One of the main challenges of the climate COP26 in Glasgow is to keep alive the goal of limiting the average increase in the planet’s temperature to + 1.5 ° Celsius, but scientists fear other threats: the so-called tipping points, or no return. .
There are several places on the planet that are exposed to such decisive moments, in which their ecological destiny can tilt one way or the other.
And the entire planetary ecosystem depends on those intricate knots.
In Greenland and Antarctica, the thawing of huge frozen expanses could raise the average level of the oceans by more than a dozen meters.
In the Amazon, the rainforest can undergo a process of “savanization” that would irreparably affect the planet’s ability to recycle CO2.

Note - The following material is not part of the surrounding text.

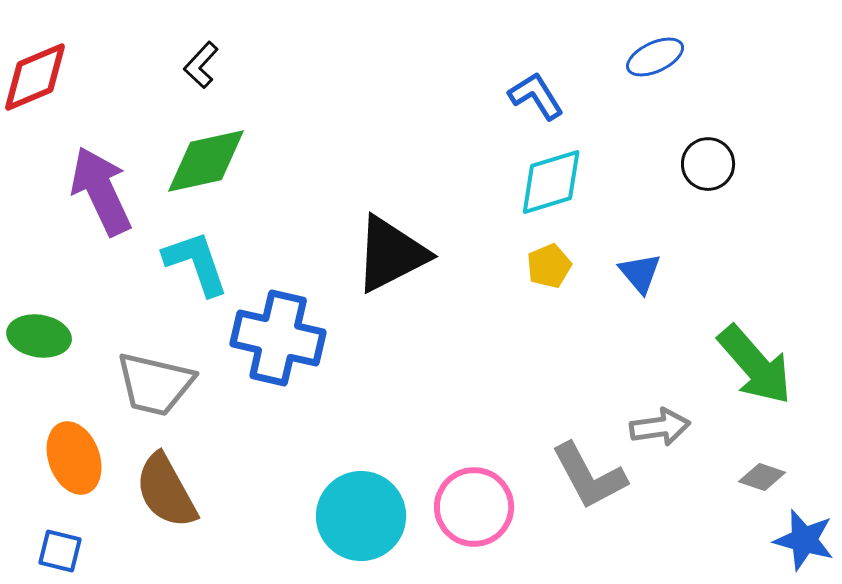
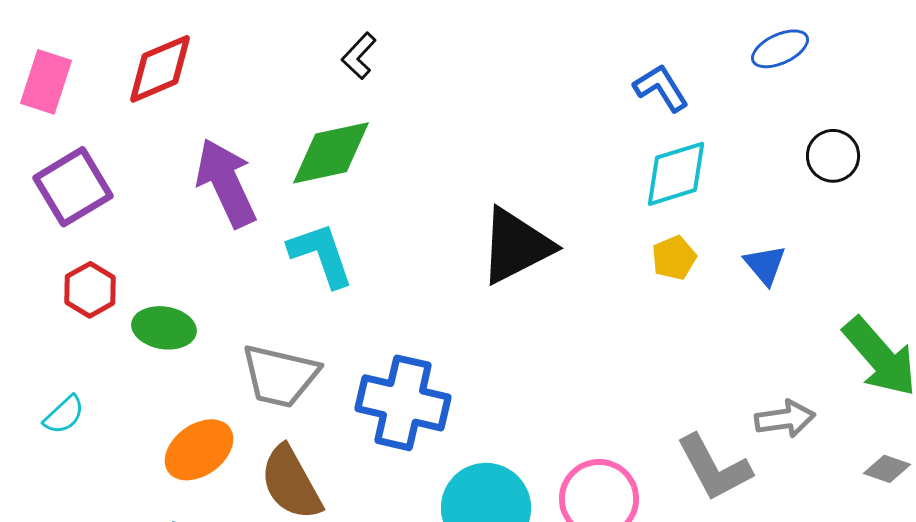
black L-shape: (201, 65) -> (359, 56), moved
blue cross: (278, 338) -> (403, 403), moved
orange ellipse: (74, 458) -> (199, 450), turned 74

Siberia represents a huge deposit of CO2 that could end up in the atmosphere if the permafrost dissolution process extends.

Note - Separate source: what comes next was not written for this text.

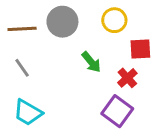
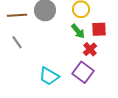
green arrow: (91, 62) -> (78, 31), moved
cyan trapezoid: (28, 113) -> (49, 76), moved

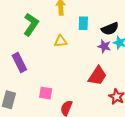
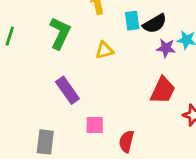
black semicircle: (110, 29) -> (155, 24), moved
purple rectangle: (19, 63) -> (67, 90), moved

“We have already detected several tipping points in coral reefs and polar systems, and with global warming projections in hand, there will likely be others in the short term.”, Warned a draft of the UN Intergovernmental Group of Experts on Climate Change (IPCC) to which the AFP had access.
Irreversible points
Many of those points are already irreversible.
The founder of the Potsdam Institute for Climate Research, Joachim Schellnhuber, recalls how he realized fifteen years ago those defining moments in the history of climate change.
“I realized that the machinery of the planet, be it monsoons, ocean circulation, ocean currents, have many non-linear systems. That means there are many points of no return.”, He explained.
In Antarctica, portions of frozen masses the size of Scotland and England could at some point collapse into the ocean, due to global warming, which cracks that region.
“It is like uncorking a bottle. We are uncorking them one after the other”, Explica Schellnhuber.
Climate change and deforestation have also caused a large part of the Amazon region to stop absorbing CO2 and start emitting it.
That transformation could turn one of the great allies against climate change into an enemy.
Scientists struggle to determine what temperatures cause the point of no return in an ecosystem.
But the challenge is enormously complex because prediction models are based on an ever-changing, unpredictable atmosphere.
To this is added the continuous contribution of CO2 and methane of human origin.
“Tipping points are key, existential risks, and we have to do everything we can to avoid them.”Explained Tim Lenton, director of the Institute for Global Systems at the University of Exeter and an authority on the subject.
Fifteen points
Scientists have discovered 15 significant tipping points, some regional, some global, all interconnected.
Parts of the climate system that are more resistant to rising temperatures include currents that redistribute heat through the oceans, such as the El Niño phenomenon in the Pacific, the Southeast Asian monsoon, or desertification in the African Sahel.
Although the permafrost in Siberia does not have a temperature threshold that is going to cause a dramatic change, its slow thawing would release tens of billions of tons of CO2.
The IPCC has published five major reports over three decades on climate change. And in the next, according to the draft that the AFP had access to, the turning points take an increasing role.
“Abrupt responses and tipping points of the climate system or can be ruled out”, Creates this group of experts.
The threat was always present, but it is difficult to realize it because climate models are built on long series of scientific observations.
“I’ve been saying for a decade that we need to take this risk seriously, and that the IPCC should give the tipping points more importance”Explains Lenton.
Some partial studies already address the direct physical consequences. For example, the acceleration of the thaw in Greenland will affect the circulation of currents in the Atlantic, and will push tropical rains south, weakening the monsoons in Africa and Asia, which are vital for the crops of millions of people.
Those currents could disappear, as has already happened in the past. Which would cause European winters to be much harsher, while the water level would rise substantially in the North Atlantic.
The doubts remain because, at the same time, traces of the past indicate that the Earth could be heading towards excess heat, according to the latest IPCC report.
The last time the atmosphere withstood the current levels of CO2 concentration, three million years ago, temperatures were at least 3ºC higher than they are today, and the oceans, between 5 and 25 meters higher.
That trajectory could lead the planet to a situation of no return in less than a century, explains Jan Zalasiewicz, professor of paleobiology at the University of Leicester.
According to another expert, Johan Rockstrom, “from the moment in which the Earth’s systems go from cooling, as is the case today, to heating, there we will lose control ”.